__RECORDED INFORMATION__:

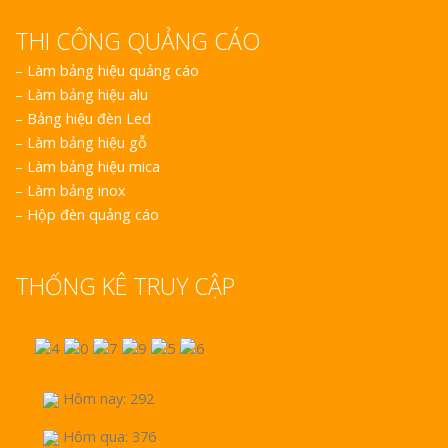
THI CÔNG QUẢNG CÁO
–
Làm bảng hiệu quảng cáo
–
Làm bảng hiệu alu
–
Bảng hiệu đèn Led
–
Làm bảng hiệu gỗ
–
Làm bảng hiệu mica
–
Làm bảng inox
–
Hộp đèn quảng cáo
THỐNG KÊ TRUY CẬP
Hôm nay: 292
Hôm qua: 376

__WHAT IS REQUIRED__: Within the entries, find all lines holding "hiệu" and copy each one.

__RESULT OF THE EXERCISE__:
Làm bảng hiệu quảng cáo
Làm bảng hiệu alu
Bảng hiệu đèn Led
Làm bảng hiệu gỗ
Làm bảng hiệu mica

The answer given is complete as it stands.